Rubin Verebes is the managing editor of Foodie and is very opinionated. Transforming his hobby of eating and drinking into a career, he shares his account of Hong Kong’s F&B scene and the worldwide state of dining in Rubin’s Take, a monthly opinion column.
Between 11:30AM and 2:30PM from Monday to Friday, when hungry office workers travel in packs on the streets scouring for a meal to re-energise, the busiest restaurants in Central are not McDonald’s, sen-ryo, Samsen, and TamJai, but the hole-in-the-wall takeaway spots selling the notorious two-dish rice.
Housed in a plastic takeaway box shell, loaded with MSG, fluffy white rice, and a choice of two (or three) meat or vegetable dishes, two-dish rice can be devoured for as little as HKD28 in the city.

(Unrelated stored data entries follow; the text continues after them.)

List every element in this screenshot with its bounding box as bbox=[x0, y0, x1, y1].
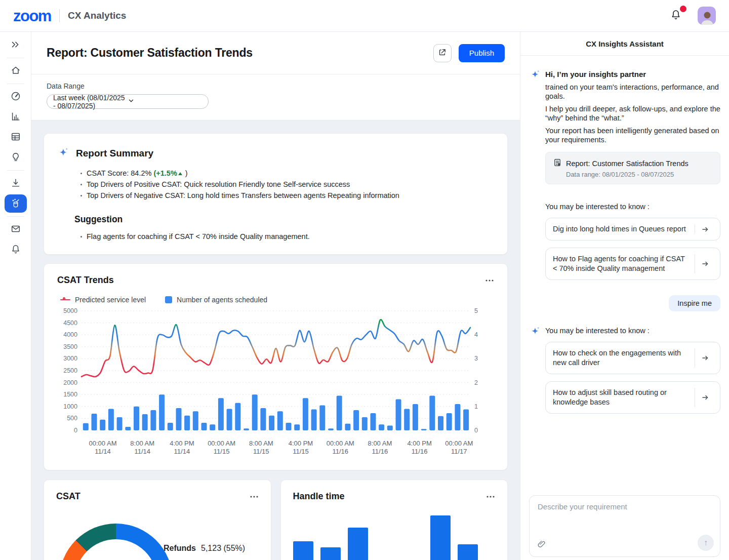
send-button[interactable]: ↑ bbox=[698, 535, 714, 551]
svg-text:00:00 AM11/14: 00:00 AM11/14 bbox=[89, 439, 117, 455]
sidebar bbox=[0, 32, 31, 560]
legend-square-icon bbox=[151, 545, 158, 552]
svg-text:0: 0 bbox=[74, 427, 77, 434]
sidebar-item-insights[interactable] bbox=[5, 147, 27, 168]
card-menu-button[interactable] bbox=[250, 495, 259, 498]
summary-csat-line: CSAT Score: 84.2% (+1.5% ) bbox=[79, 168, 494, 179]
user-avatar[interactable] bbox=[698, 7, 716, 25]
bell-icon bbox=[10, 244, 21, 256]
svg-text:4:00 PM11/16: 4:00 PM11/16 bbox=[407, 439, 431, 455]
service-level-line bbox=[82, 319, 470, 377]
csat-delta: +1.5% bbox=[156, 169, 177, 177]
sidebar-item-dashboard[interactable] bbox=[5, 87, 27, 107]
suggestion-button-routing[interactable]: How to adjust skill based routing or kno… bbox=[545, 381, 720, 414]
bar-marker-icon bbox=[165, 296, 172, 303]
publish-button[interactable]: Publish bbox=[459, 44, 505, 62]
user-message-inspire-me[interactable]: Inspire me bbox=[669, 295, 720, 311]
gauge-icon bbox=[10, 91, 21, 103]
data-range-select[interactable]: Last week (08/01/2025 - 08/07/2025) bbox=[47, 94, 209, 109]
csat-delta-close: ) bbox=[183, 169, 188, 177]
suggestion-item: Flag agents for coaching if CSAT < 70% i… bbox=[79, 231, 494, 242]
suggestion-button-engagements[interactable]: How to check on the engagements with new… bbox=[545, 342, 720, 374]
csat-trends-chart: 0500100015002000250030003500400045005000… bbox=[57, 305, 493, 459]
summary-bullets: CSAT Score: 84.2% (+1.5% ) Top Drivers o… bbox=[79, 168, 494, 201]
report-main: Report: Customer Satisfaction Trends Pub… bbox=[31, 32, 520, 560]
legend-value: 5,123 (55%) bbox=[201, 544, 245, 553]
svg-text:8:00 AM11/16: 8:00 AM11/16 bbox=[368, 439, 392, 455]
arrow-up-icon: ↑ bbox=[704, 538, 708, 547]
suggestion-button-flag-agents[interactable]: How to Flag agents for coaching if CSAT … bbox=[545, 248, 720, 280]
svg-text:4: 4 bbox=[474, 331, 478, 338]
suggestion-heading: Suggestion bbox=[74, 214, 494, 225]
legend-label: Number of agents scheduled bbox=[177, 296, 267, 304]
report-title-row: Report: Customer Satisfaction Trends Pub… bbox=[31, 32, 520, 74]
csat-card-title: CSAT bbox=[56, 491, 80, 502]
interest-label: You may be interested to know : bbox=[545, 325, 720, 335]
sidebar-item-tables[interactable] bbox=[5, 127, 27, 147]
sidebar-divider bbox=[7, 58, 24, 58]
svg-text:2000: 2000 bbox=[63, 379, 77, 386]
notifications-button[interactable] bbox=[667, 7, 684, 24]
handle-time-bar bbox=[320, 547, 341, 560]
report-reference-title: Report: Customer Satisfaction Trends bbox=[566, 159, 688, 168]
donut-legend: Refunds 5,123 (55%) bbox=[151, 544, 245, 553]
sidebar-item-mail[interactable] bbox=[5, 219, 27, 239]
triangle-up-icon bbox=[178, 172, 182, 175]
ai-sparkle-icon bbox=[530, 325, 542, 414]
sidebar-item-home[interactable] bbox=[5, 61, 27, 81]
csat-trends-title: CSAT Trends bbox=[57, 275, 114, 286]
assistant-message: You may be interested to know : How to c… bbox=[530, 325, 720, 414]
sidebar-item-ai-assistant[interactable] bbox=[5, 194, 27, 213]
assistant-greeting: Hi, I’m your insights partner bbox=[545, 68, 720, 79]
trends-legend: Predicted service level Number of agents… bbox=[60, 296, 494, 304]
top-bar: zoom CX Analytics bbox=[0, 0, 729, 32]
svg-text:4:00 PM11/15: 4:00 PM11/15 bbox=[289, 439, 313, 455]
page-title: Report: Customer Satisfaction Trends bbox=[47, 46, 253, 60]
chevron-down-icon bbox=[128, 97, 202, 106]
assistant-message: Hi, I’m your insights partner trained on… bbox=[530, 68, 720, 280]
svg-text:00:00 AM11/15: 00:00 AM11/15 bbox=[208, 439, 235, 455]
sidebar-item-notifications[interactable] bbox=[5, 239, 27, 260]
svg-text:2500: 2500 bbox=[63, 367, 77, 374]
svg-text:1: 1 bbox=[474, 403, 478, 410]
ai-sparkle-icon bbox=[530, 68, 542, 280]
suggestion-button-hold-times[interactable]: Dig into long hold times in Queues repor… bbox=[545, 218, 720, 241]
cx-insights-assistant-panel: CX Insights Assistant Hi, I’m your insig… bbox=[520, 32, 729, 560]
legend-item-line: Predicted service level bbox=[60, 296, 146, 304]
header-divider bbox=[59, 9, 60, 22]
report-reference-card[interactable]: Report: Customer Satisfaction Trends Dat… bbox=[545, 152, 720, 184]
csat-donut-chart bbox=[59, 524, 173, 560]
suggestion-bullets: Flag agents for coaching if CSAT < 70% i… bbox=[79, 231, 494, 242]
sidebar-item-downloads[interactable] bbox=[5, 173, 27, 193]
zoom-logo: zoom bbox=[13, 8, 51, 24]
handle-time-bar bbox=[293, 541, 313, 560]
chevrons-right-icon bbox=[10, 39, 21, 52]
svg-text:5000: 5000 bbox=[63, 307, 77, 314]
svg-text:5: 5 bbox=[474, 307, 478, 314]
share-button[interactable] bbox=[433, 44, 452, 62]
svg-text:500: 500 bbox=[67, 415, 77, 422]
agents-bars bbox=[83, 394, 469, 430]
svg-text:00:00 AM11/17: 00:00 AM11/17 bbox=[445, 439, 473, 455]
requirement-input[interactable] bbox=[530, 496, 720, 531]
sidebar-collapse-button[interactable] bbox=[5, 35, 27, 55]
summary-negative-drivers: Top Drivers of Negative CSAT: Long hold … bbox=[79, 190, 494, 201]
arrow-right-icon bbox=[695, 388, 715, 407]
report-reference-subtitle: Data range: 08/01/2025 - 08/07/2025 bbox=[566, 171, 713, 178]
svg-text:3500: 3500 bbox=[63, 343, 77, 350]
report-body: Report Summary CSAT Score: 84.2% (+1.5% … bbox=[31, 121, 520, 560]
card-menu-button[interactable] bbox=[485, 279, 494, 282]
mail-icon bbox=[10, 223, 21, 236]
app-title: CX Analytics bbox=[68, 10, 126, 21]
handle-time-bar bbox=[348, 528, 368, 560]
svg-text:4500: 4500 bbox=[63, 319, 77, 327]
attach-button[interactable] bbox=[537, 539, 546, 550]
arrow-right-icon bbox=[695, 348, 715, 368]
sidebar-item-analytics[interactable] bbox=[5, 107, 27, 127]
data-range-value: Last week (08/01/2025 - 08/07/2025) bbox=[53, 94, 128, 110]
table-icon bbox=[10, 131, 21, 144]
data-range-label: Data Range bbox=[47, 82, 505, 90]
interest-label: You may be interested to know : bbox=[545, 203, 720, 211]
arrow-right-icon bbox=[695, 254, 715, 273]
download-icon bbox=[10, 177, 21, 190]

By one estimation made by a fervent two-dish rice researcher on the Rice with 2 Sides Facebook group, boasting more than 168,000 followers, there are approximately 578 restaurants in Hong Kong serving the affordable meal.
Whilst not a new culinary trend (its roots took shape back in the 1950s), two-dish rice found immense popularity during the pandemic once restaurants were forced to shutter at night and owners’ livelihoods were hit, justifying more affordable dining options.

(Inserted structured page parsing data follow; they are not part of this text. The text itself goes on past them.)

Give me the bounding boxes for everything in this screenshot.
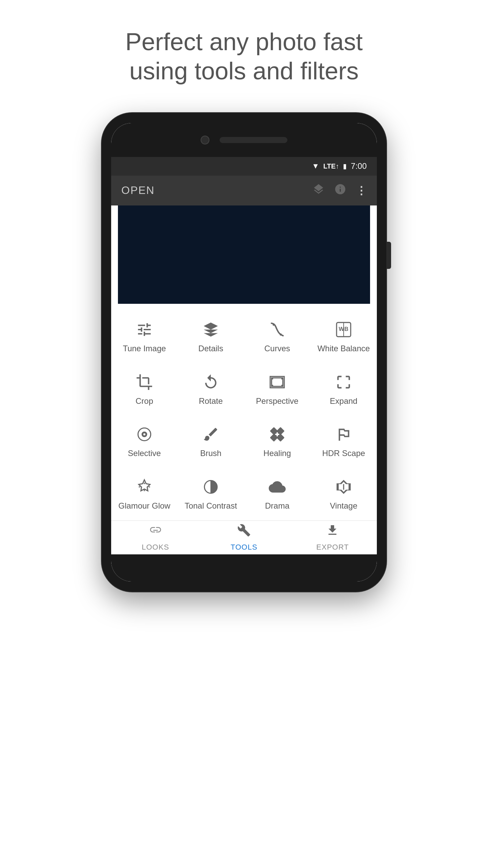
tools-label: TOOLS — [230, 543, 257, 552]
healing-icon — [269, 425, 286, 444]
selective-icon — [136, 425, 153, 444]
vintage-label: Vintage — [330, 501, 358, 511]
open-button[interactable]: OPEN — [121, 184, 155, 197]
vintage-icon — [335, 477, 352, 496]
perspective-label: Perspective — [256, 396, 298, 406]
expand-icon — [335, 373, 352, 392]
wifi-icon: ▼ — [312, 162, 319, 171]
glamour-glow-label: Glamour Glow — [118, 501, 170, 511]
tool-crop[interactable]: Crop — [111, 363, 178, 416]
tool-details[interactable]: Details — [178, 311, 244, 363]
export-icon — [326, 524, 339, 540]
tool-expand[interactable]: Expand — [310, 363, 377, 416]
healing-label: Healing — [263, 449, 291, 458]
phone-mockup: ▼ LTE↑ ▮ 7:00 OPEN — [102, 113, 386, 723]
battery-icon: ▮ — [343, 162, 347, 170]
tool-curves[interactable]: Curves — [244, 311, 310, 363]
looks-label: LOOKS — [142, 543, 169, 552]
status-bar: ▼ LTE↑ ▮ 7:00 — [111, 157, 377, 176]
tool-vintage[interactable]: Vintage — [310, 468, 377, 520]
nav-tools[interactable]: TOOLS — [200, 524, 288, 552]
expand-label: Expand — [330, 396, 357, 406]
white-balance-icon: W B — [335, 320, 352, 339]
svg-rect-6 — [271, 378, 283, 386]
tool-brush[interactable]: Brush — [178, 415, 244, 468]
tools-panel: Tune Image Details — [111, 304, 377, 554]
headline: Perfect any photo fast using tools and f… — [92, 27, 396, 86]
svg-point-1 — [280, 333, 282, 335]
svg-text:B: B — [344, 326, 348, 332]
status-time: 7:00 — [351, 161, 367, 171]
phone-bezel-bottom — [111, 554, 377, 581]
nav-looks[interactable]: LOOKS — [111, 524, 200, 552]
rotate-icon — [202, 373, 219, 392]
nav-export[interactable]: EXPORT — [288, 524, 377, 552]
tool-perspective[interactable]: Perspective — [244, 363, 310, 416]
app-header: OPEN ⋮ — [111, 176, 377, 205]
bottom-nav: LOOKS TOOLS — [111, 520, 377, 554]
more-icon[interactable]: ⋮ — [356, 184, 367, 197]
lte-icon: LTE↑ — [323, 162, 339, 170]
headline-line2: using tools and filters — [129, 57, 359, 84]
tool-selective[interactable]: Selective — [111, 415, 178, 468]
crop-icon — [136, 373, 153, 392]
svg-point-0 — [272, 323, 274, 326]
tool-glamour-glow[interactable]: Glamour Glow — [111, 468, 178, 520]
tune-image-icon — [136, 320, 153, 339]
drama-icon — [269, 477, 286, 496]
photo-area — [118, 205, 370, 304]
layers-icon[interactable] — [312, 183, 325, 198]
hdr-scape-icon — [335, 425, 352, 444]
tools-icon — [237, 524, 251, 540]
tune-image-label: Tune Image — [123, 344, 166, 354]
details-icon — [202, 320, 219, 339]
brush-icon — [202, 425, 219, 444]
tool-drama[interactable]: Drama — [244, 468, 310, 520]
curves-icon — [269, 320, 286, 339]
phone-bezel-top — [111, 123, 377, 157]
tonal-contrast-icon — [202, 477, 219, 496]
tonal-contrast-label: Tonal Contrast — [185, 501, 237, 511]
rotate-label: Rotate — [199, 396, 223, 406]
info-icon[interactable] — [334, 183, 346, 198]
white-balance-label: White Balance — [318, 344, 370, 354]
selective-label: Selective — [128, 449, 161, 458]
header-icons: ⋮ — [312, 183, 367, 198]
brush-label: Brush — [200, 449, 222, 458]
tools-grid: Tune Image Details — [111, 311, 377, 520]
curves-label: Curves — [264, 344, 290, 354]
phone-camera — [201, 136, 209, 144]
tool-tune-image[interactable]: Tune Image — [111, 311, 178, 363]
hdr-scape-label: HDR Scape — [322, 449, 365, 458]
glamour-glow-icon — [136, 477, 153, 496]
perspective-icon — [269, 373, 286, 392]
phone-screen: ▼ LTE↑ ▮ 7:00 OPEN — [111, 123, 377, 581]
looks-icon — [149, 524, 162, 540]
details-label: Details — [198, 344, 223, 354]
drama-label: Drama — [265, 501, 289, 511]
crop-label: Crop — [136, 396, 153, 406]
tool-rotate[interactable]: Rotate — [178, 363, 244, 416]
export-label: EXPORT — [316, 543, 349, 552]
tool-healing[interactable]: Healing — [244, 415, 310, 468]
phone-frame: ▼ LTE↑ ▮ 7:00 OPEN — [102, 113, 386, 592]
svg-point-9 — [143, 433, 145, 435]
tool-white-balance[interactable]: W B White Balance — [310, 311, 377, 363]
tool-tonal-contrast[interactable]: Tonal Contrast — [178, 468, 244, 520]
phone-speaker — [220, 137, 287, 143]
tool-hdr-scape[interactable]: HDR Scape — [310, 415, 377, 468]
headline-line1: Perfect any photo fast — [125, 28, 363, 55]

The dining phenomenon is seemingly one of the last remaining vestiges of the forgotten pandemic in today’s Hong Kong – and it is celebrated too. Just look at any lunchtime line at a two-dish rice shop on Hong Kong Island, Kowloon, or New Territories.
The ballooning adoration of this salty and filling meal is indicative of greater trends occurring in the industry and throughout the Hong Kong economy as a whole: Hong Kongers have less money to spend than prior to the pandemic and are looking for quality and value when dining out.
To the question posed in the title, the answer is complicated. Affordable meals are a necessity for the city’s less well-off, a helping hand for accessing nutrition to ensure a healthy body. The cost of a two-dish rice meal ranges anywhere from under HKD30 to HKD60 at the highest. The food is cooked fresh, and many options are available for each and every taste.
Yet, similarly to a typical fast-food meal in Hong Kong, consisting of a snack, drink, and main item like a burger, the low cost of such meals, flashy advertising, and ease of access remove the association with the unhealthiness of eating fast food all the time.

The sodium content of a two-dish rice plate should concern Hong Kong diners, with MSG, salt, oyster sauce, and soy sauce acting as the main culprits for a salt overload.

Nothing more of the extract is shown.